## What you should do
Word for word, restate the entries below, but exclude the images.
-- Extracted information follows --
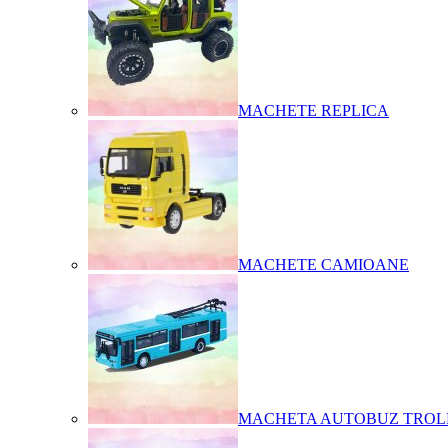
MACHETE REPLICA
MACHETE CAMIOANE
MACHETA AUTOBUZ TROL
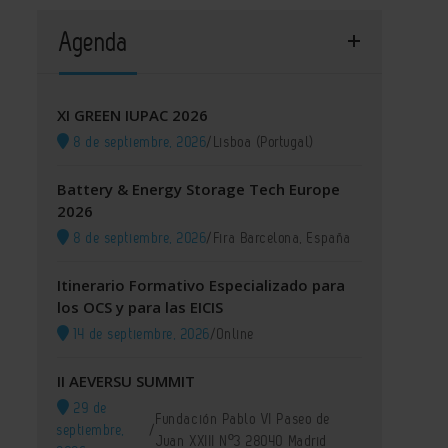
Agenda
XI GREEN IUPAC 2026
8 de septiembre, 2026
/
Lisboa (Portugal)
Battery & Energy Storage Tech Europe
2026
8 de septiembre, 2026
/
Fira Barcelona, España
Itinerario Formativo Especializado para
los OCS y para las EICIS
14 de septiembre, 2026
/
Online
II AEVERSU SUMMIT
29 de
Fundación Pablo VI Paseo de
septiembre,
/
Juan XXIII Nº3 28040 Madrid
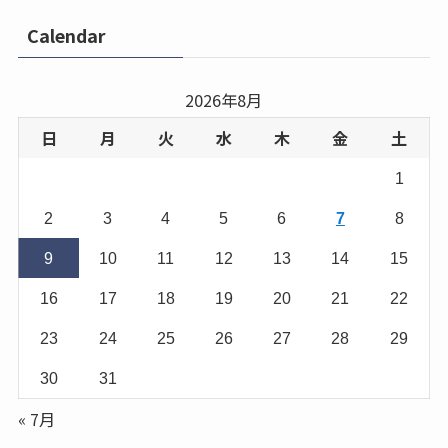
Calendar
2026年8月
日
月
火
水
木
金
土
1
2
3
4
5
6
7
8
9
10
11
12
13
14
15
16
17
18
19
20
21
22
23
24
25
26
27
28
29
30
31
« 7月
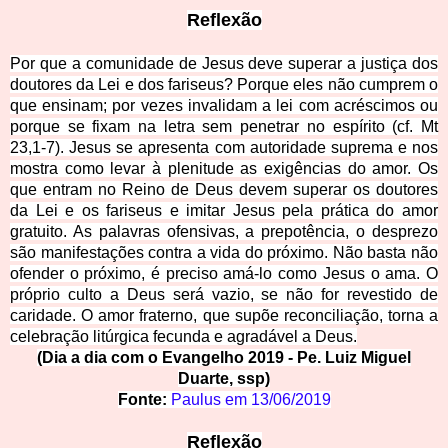
Reflexão
Por que a comunidade de Jesus deve superar a justiça dos
doutores da Lei e dos fariseus? Porque eles não cumprem o
que ensinam; por vezes invalidam a lei com acréscimos ou
porque se fixam na letra sem penetrar no espírito (cf. Mt
23,1-7). Jesus se apresenta com autoridade suprema e nos
mostra como levar à plenitude as exigências do amor. Os
que entram no Reino de Deus devem superar os doutores
da Lei e os fariseus e imitar Jesus pela prática do amor
gratuito. As palavras ofensivas, a prepotência, o desprezo
são manifestações contra a vida do próximo. Não basta não
ofender o próximo, é preciso amá-lo como Jesus o ama. O
próprio culto a Deus será vazio, se não for revestido de
caridade. O amor fraterno, que supõe reconciliação, torna a
celebração litúrgica fecunda e agradável a Deus.
(Dia a dia com o Evangelho 2019 - Pe. Luiz Miguel
Duarte, ssp)
Fonte:
Paulus em
13/06/2019
Reflexão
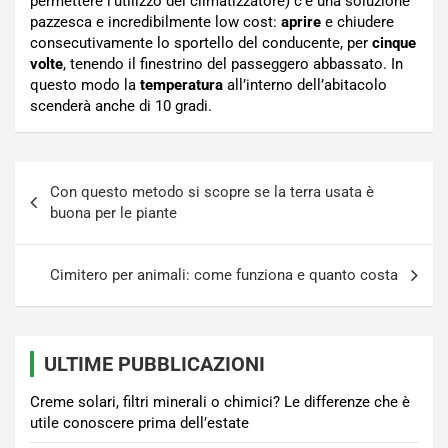
permettere l’utilizzo del climatizzatore) c’è una soluzione
pazzesca e incredibilmente low cost:
aprire
e chiudere
consecutivamente lo sportello del conducente, per
cinque
volte
, tenendo il finestrino del passeggero abbassato. In
questo modo la
temperatura
all’interno dell’abitacolo
scenderà anche di 10 gradi.
Navigazione
Con questo metodo si scopre se la terra usata è
articoli
buona per le piante
Cimitero per animali: come funziona e quanto costa
ULTIME PUBBLICAZIONI
Creme solari, filtri minerali o chimici? Le differenze che è
utile conoscere prima dell’estate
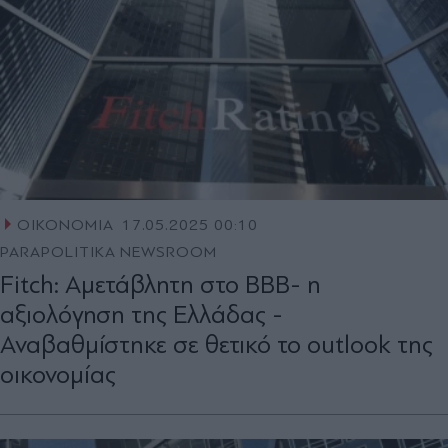
ΟΙΚΟΝΟΜΙΑ
17.05.2025 00:10
PARAPOLITIKA NEWSROOM
Fitch: Αμετάβλητη στο ΒΒΒ- η
αξιολόγηση της Ελλάδας -
Αναβαθμίστηκε σε θετικό το outlook της
οικονομίας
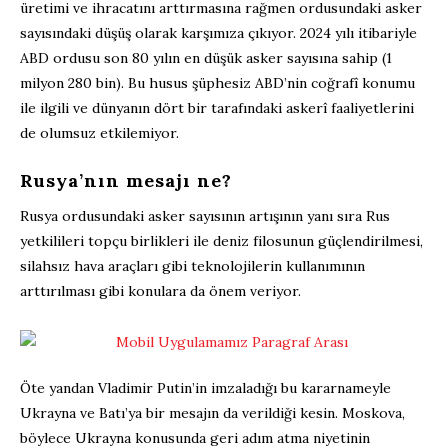
üretimi ve ihracatını arttırmasına rağmen ordusundaki asker
sayısındaki düşüş olarak karşımıza çıkıyor. 2024 yılı itibariyle
ABD ordusu son 80 yılın en düşük asker sayısına sahip (1
milyon 280 bin). Bu husus şüphesiz ABD’nin coğrafî konumu
ile ilgili ve dünyanın dört bir tarafındaki askerî faaliyetlerini
de olumsuz etkilemiyor.
Rusya’nın mesajı ne?
Rusya ordusundaki asker sayısının artışının yanı sıra Rus
yetkilileri topçu birlikleri ile deniz filosunun güçlendirilmesi,
silahsız hava araçları gibi teknolojilerin kullanımının
arttırılması gibi konulara da önem veriyor.
Öte yandan Vladimir Putin’in imzaladığı bu kararnameyle
Ukrayna ve Batı’ya bir mesajın da verildiği kesin. Moskova,
böylece Ukrayna konusunda geri adım atma niyetinin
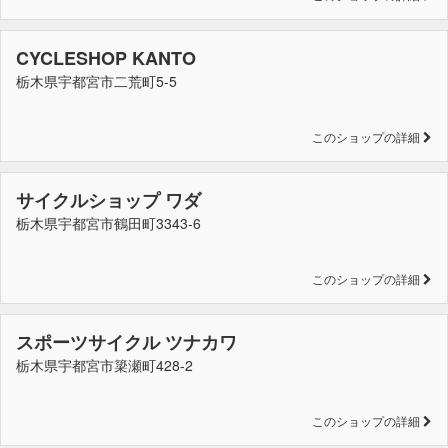
CYCLESHOP KANTO
栃木県宇都宮市二荒町5-5
このショップの詳細
サイクルショップ ワダ
栃木県宇都宮市鶴田町3343-6
このショップの詳細
スポーツサイクル ツナカワ
栃木県宇都宮市簗瀬町428-2
このショップの詳細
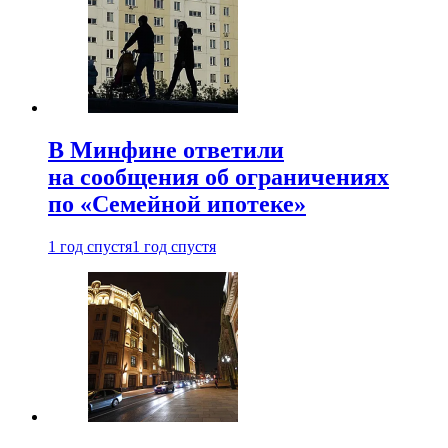
В Минфине ответили
на сообщения об ограничениях
по «Семейной ипотеке»
1 год спустя
1 год спустя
-- Extracted information concluded --
## Exercise output
MACHETE REPLICA
MACHETE CAMIOANE
MACHETA AUTOBUZ TROL
Agenda
XI GREEN IUPAC 2026
8 de septiembre, 2026
/
Lisboa (Portugal)
Battery & Energy Storage Tech Europe
2026
8 de septiembre, 2026
/
Fira Barcelona, España
Itinerario Formativo Especializado para
los OCS y para las EICIS
14 de septiembre, 2026
/
Online
II AEVERSU SUMMIT
29 de
Fundación Pablo VI Paseo de
septiembre,
/
Juan XXIII Nº3 28040 Madrid
Calendar
2026年8月
日
月
火
水
木
金
土
1
2
3
4
5
6
7
8
9
10
11
12
13
14
15
16
17
18
19
20
21
22
23
24
25
26
27
28
29
30
31
« 7月
Reflexão
Por que a comunidade de Jesus deve superar a justiça dos
doutores da Lei e dos fariseus? Porque eles não cumprem o
que ensinam; por vezes invalidam a lei com acréscimos ou
porque se fixam na letra sem penetrar no espírito (cf. Mt
23,1-7). Jesus se apresenta com autoridade suprema e nos
mostra como levar à plenitude as exigências do amor. Os
que entram no Reino de Deus devem superar os doutores
da Lei e os fariseus e imitar Jesus pela prática do amor
gratuito. As palavras ofensivas, a prepotência, o desprezo
são manifestações contra a vida do próximo. Não basta não
ofender o próximo, é preciso amá-lo como Jesus o ama. O
próprio culto a Deus será vazio, se não for revestido de
caridade. O amor fraterno, que supõe reconciliação, torna a
celebração litúrgica fecunda e agradável a Deus.
(Dia a dia com o Evangelho 2019 - Pe. Luiz Miguel
Duarte, ssp)
Fonte:
Paulus em
13/06/2019
Reflexão
permettere l’utilizzo del climatizzatore) c’è una soluzione
pazzesca e incredibilmente low cost:
aprire
e chiudere
consecutivamente lo sportello del conducente, per
cinque
volte
, tenendo il finestrino del passeggero abbassato. In
questo modo la
temperatura
all’interno dell’abitacolo
scenderà anche di 10 gradi.
Navigazione
Con questo metodo si scopre se la terra usata è
articoli
buona per le piante
Cimitero per animali: come funziona e quanto costa
ULTIME PUBBLICAZIONI
Creme solari, filtri minerali o chimici? Le differenze che è
utile conoscere prima dell’estate
ΟΙΚΟΝΟΜΙΑ
17.05.2025 00:10
PARAPOLITIKA NEWSROOM
Fitch: Αμετάβλητη στο ΒΒΒ- η
αξιολόγηση της Ελλάδας -
Αναβαθμίστηκε σε θετικό το outlook της
οικονομίας
üretimi ve ihracatını arttırmasına rağmen ordusundaki asker
sayısındaki düşüş olarak karşımıza çıkıyor. 2024 yılı itibariyle
ABD ordusu son 80 yılın en düşük asker sayısına sahip (1
milyon 280 bin). Bu husus şüphesiz ABD’nin coğrafî konumu
ile ilgili ve dünyanın dört bir tarafındaki askerî faaliyetlerini
de olumsuz etkilemiyor.
Rusya’nın mesajı ne?
Rusya ordusundaki asker sayısının artışının yanı sıra Rus
yetkilileri topçu birlikleri ile deniz filosunun güçlendirilmesi,
silahsız hava araçları gibi teknolojilerin kullanımının
arttırılması gibi konulara da önem veriyor.
Öte yandan Vladimir Putin’in imzaladığı bu kararnameyle
Ukrayna ve Batı’ya bir mesajın da verildiği kesin. Moskova,
böylece Ukrayna konusunda geri adım atma niyetinin
CYCLESHOP KANTO
栃木県宇都宮市二荒町5-5
このショップの詳細
サイクルショップ ワダ
栃木県宇都宮市鶴田町3343-6
このショップの詳細
スポーツサイクル ツナカワ
栃木県宇都宮市簗瀬町428-2
このショップの詳細
В Минфине ответили
на сообщения об ограничениях
по «Семейной ипотеке»
1 год спустя
1 год спустя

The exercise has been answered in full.